▶ [Assignment]: Set every entry down again, unchanged, picture-free.

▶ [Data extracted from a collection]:

───

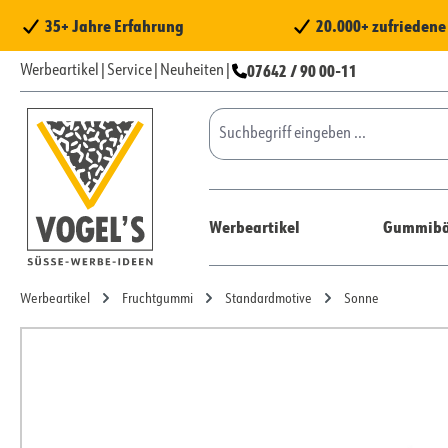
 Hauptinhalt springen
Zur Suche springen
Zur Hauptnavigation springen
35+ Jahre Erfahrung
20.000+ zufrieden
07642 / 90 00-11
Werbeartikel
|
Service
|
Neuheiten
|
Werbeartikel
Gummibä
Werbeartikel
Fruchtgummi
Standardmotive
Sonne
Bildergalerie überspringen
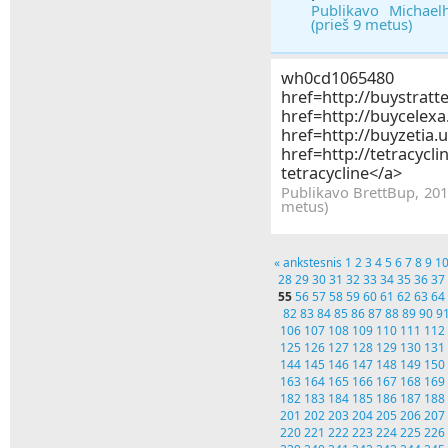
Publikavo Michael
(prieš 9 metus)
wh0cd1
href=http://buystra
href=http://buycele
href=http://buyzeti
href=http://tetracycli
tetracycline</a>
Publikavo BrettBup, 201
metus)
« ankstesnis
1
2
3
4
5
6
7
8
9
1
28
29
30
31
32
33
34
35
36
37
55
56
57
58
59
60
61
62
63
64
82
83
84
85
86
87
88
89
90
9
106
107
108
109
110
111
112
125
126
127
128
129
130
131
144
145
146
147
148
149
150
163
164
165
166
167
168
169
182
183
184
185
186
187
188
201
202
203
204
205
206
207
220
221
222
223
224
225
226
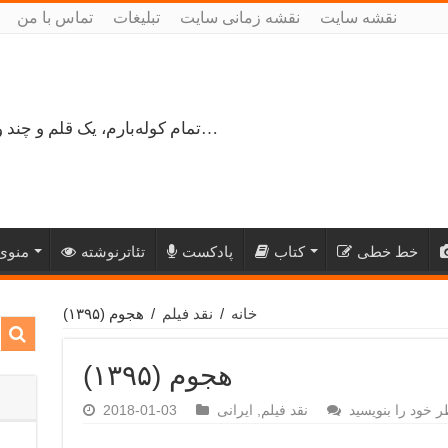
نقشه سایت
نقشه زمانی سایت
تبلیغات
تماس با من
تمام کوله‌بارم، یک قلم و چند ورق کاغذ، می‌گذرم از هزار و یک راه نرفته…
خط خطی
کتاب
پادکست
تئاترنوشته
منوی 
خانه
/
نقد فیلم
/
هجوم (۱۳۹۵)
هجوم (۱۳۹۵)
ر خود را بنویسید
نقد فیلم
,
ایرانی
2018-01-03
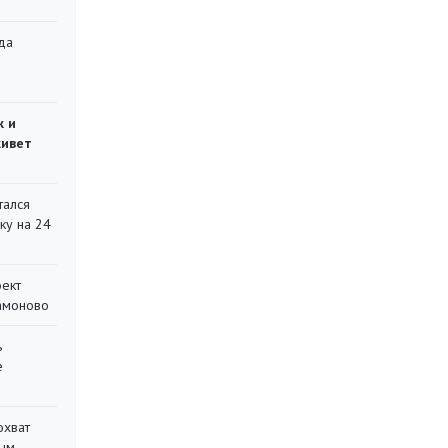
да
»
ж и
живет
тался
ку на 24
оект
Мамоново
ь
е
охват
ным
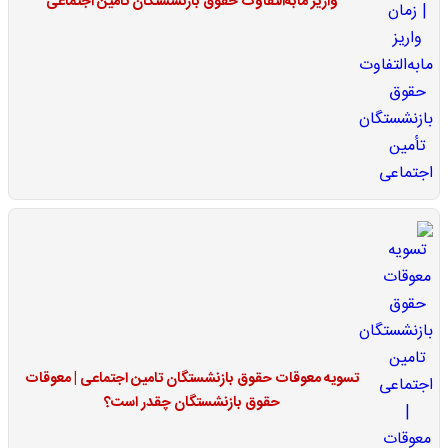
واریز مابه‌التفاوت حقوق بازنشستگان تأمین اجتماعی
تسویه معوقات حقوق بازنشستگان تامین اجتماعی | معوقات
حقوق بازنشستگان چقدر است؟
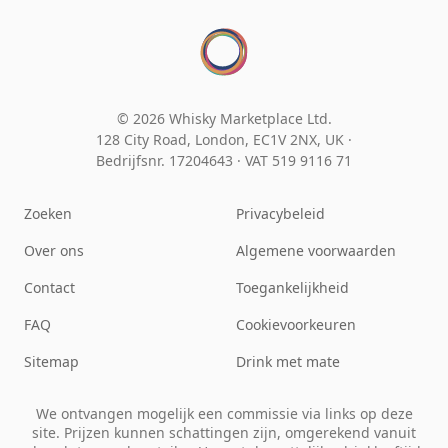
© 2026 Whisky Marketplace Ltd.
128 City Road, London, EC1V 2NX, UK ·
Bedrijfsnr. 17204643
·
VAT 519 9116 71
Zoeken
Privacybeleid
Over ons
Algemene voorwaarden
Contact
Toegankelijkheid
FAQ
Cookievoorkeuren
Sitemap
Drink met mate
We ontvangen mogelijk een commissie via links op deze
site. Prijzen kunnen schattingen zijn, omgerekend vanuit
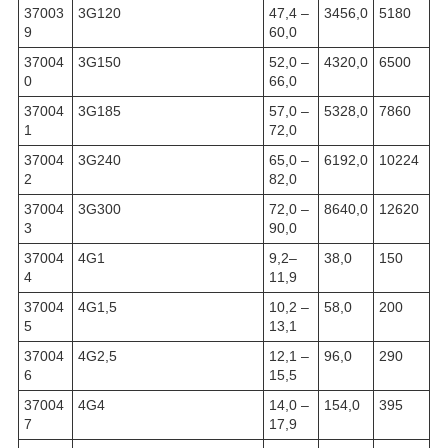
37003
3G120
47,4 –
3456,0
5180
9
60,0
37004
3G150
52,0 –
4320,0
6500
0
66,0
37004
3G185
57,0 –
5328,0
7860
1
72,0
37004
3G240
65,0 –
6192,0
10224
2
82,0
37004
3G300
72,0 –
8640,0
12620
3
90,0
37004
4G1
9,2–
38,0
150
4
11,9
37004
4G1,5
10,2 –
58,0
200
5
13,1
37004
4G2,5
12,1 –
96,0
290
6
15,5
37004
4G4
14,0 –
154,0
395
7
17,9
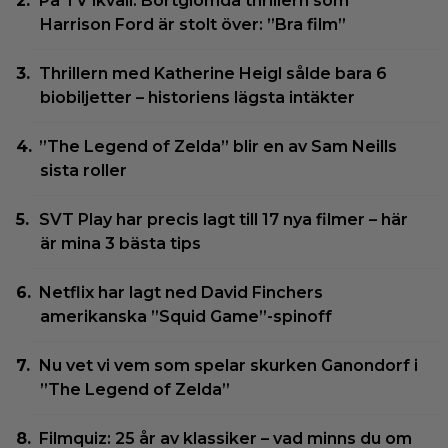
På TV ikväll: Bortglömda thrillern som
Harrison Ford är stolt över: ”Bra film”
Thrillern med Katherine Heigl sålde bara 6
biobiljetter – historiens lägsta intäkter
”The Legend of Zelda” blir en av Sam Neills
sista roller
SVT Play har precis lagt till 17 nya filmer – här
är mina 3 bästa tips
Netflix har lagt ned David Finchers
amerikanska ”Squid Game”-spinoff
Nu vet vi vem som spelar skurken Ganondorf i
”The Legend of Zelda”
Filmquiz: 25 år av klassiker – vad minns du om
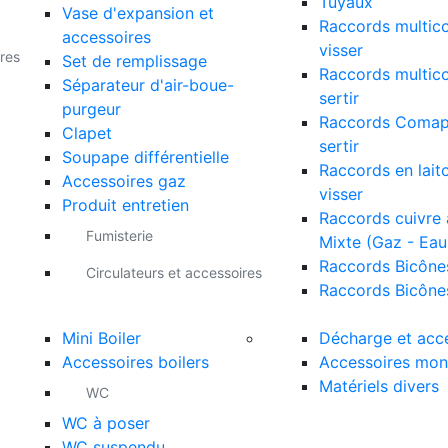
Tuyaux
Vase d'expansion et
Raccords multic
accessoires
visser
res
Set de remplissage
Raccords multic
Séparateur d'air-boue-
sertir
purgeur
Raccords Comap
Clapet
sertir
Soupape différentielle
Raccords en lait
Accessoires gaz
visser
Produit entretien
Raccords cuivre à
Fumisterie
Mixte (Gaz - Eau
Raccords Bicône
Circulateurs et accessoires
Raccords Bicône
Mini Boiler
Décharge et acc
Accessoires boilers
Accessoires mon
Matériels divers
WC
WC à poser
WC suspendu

───

▶ [Task answer]:
 Hauptinhalt springen
Zur Suche springen
Zur Hauptnavigation springen
35+ Jahre Erfahrung
20.000+ zufrieden
07642 / 90 00-11
Werbeartikel
|
Service
|
Neuheiten
|
Werbeartikel
Gummibä
Werbeartikel
Fruchtgummi
Standardmotive
Sonne
Bildergalerie überspringen
Publikavo Michael
(prieš 9 metus)
wh0cd1
href=http://buystra
href=http://buycele
href=http://buyzeti
href=http://tetracycli
tetracycline</a>
Publikavo BrettBup, 201
metus)
« ankstesnis
1
2
3
4
5
6
7
8
9
1
28
29
30
31
32
33
34
35
36
37
55
56
57
58
59
60
61
62
63
64
82
83
84
85
86
87
88
89
90
9
106
107
108
109
110
111
112
125
126
127
128
129
130
131
144
145
146
147
148
149
150
163
164
165
166
167
168
169
182
183
184
185
186
187
188
201
202
203
204
205
206
207
220
221
222
223
224
225
226
نقشه سایت
نقشه زمانی سایت
تبلیغات
تماس با من
تمام کوله‌بارم، یک قلم و چند ورق کاغذ، می‌گذرم از هزار و یک راه نرفته…
خط خطی
کتاب
پادکست
تئاترنوشته
منوی 
خانه
/
نقد فیلم
/
هجوم (۱۳۹۵)
هجوم (۱۳۹۵)
ر خود را بنویسید
نقد فیلم
,
ایرانی
2018-01-03
да
»
ж и
живет
тался
ку на 24
оект
Мамоново
ь
е
охват
ным
واریز مابه‌التفاوت حقوق بازنشستگان تأمین اجتماعی
تسویه معوقات حقوق بازنشستگان تامین اجتماعی | معوقات
حقوق بازنشستگان چقدر است؟
© 2026 Whisky Marketplace Ltd.
128 City Road, London, EC1V 2NX, UK ·
Bedrijfsnr. 17204643
·
VAT 519 9116 71
Zoeken
Privacybeleid
Over ons
Algemene voorwaarden
Contact
Toegankelijkheid
FAQ
Cookievoorkeuren
Sitemap
Drink met mate
We ontvangen mogelijk een commissie via links op deze
site. Prijzen kunnen schattingen zijn, omgerekend vanuit
37003
3G120
47,4 –
3456,0
5180
9
60,0
37004
3G150
52,0 –
4320,0
6500
0
66,0
37004
3G185
57,0 –
5328,0
7860
1
72,0
37004
3G240
65,0 –
6192,0
10224
2
82,0
37004
3G300
72,0 –
8640,0
12620
3
90,0
37004
4G1
9,2–
38,0
150
4
11,9
37004
4G1,5
10,2 –
58,0
200
5
13,1
37004
4G2,5
12,1 –
96,0
290
6
15,5
37004
4G4
14,0 –
154,0
395
7
17,9
På TV ikväll: Bortglömda thrillern som
Harrison Ford är stolt över: ”Bra film”
Thrillern med Katherine Heigl sålde bara 6
biobiljetter – historiens lägsta intäkter
”The Legend of Zelda” blir en av Sam Neills
sista roller
SVT Play har precis lagt till 17 nya filmer – här
är mina 3 bästa tips
Netflix har lagt ned David Finchers
amerikanska ”Squid Game”-spinoff
Nu vet vi vem som spelar skurken Ganondorf i
”The Legend of Zelda”
Filmquiz: 25 år av klassiker – vad minns du om
Tuyaux
Vase d'expansion et
Raccords multic
accessoires
visser
res
Set de remplissage
Raccords multic
Séparateur d'air-boue-
sertir
purgeur
Raccords Comap
Clapet
sertir
Soupape différentielle
Raccords en lait
Accessoires gaz
visser
Produit entretien
Raccords cuivre à
Fumisterie
Mixte (Gaz - Eau
Raccords Bicône
Circulateurs et accessoires
Raccords Bicône
Mini Boiler
Décharge et acc
Accessoires boilers
Accessoires mon
Matériels divers
WC
WC à poser
WC suspendu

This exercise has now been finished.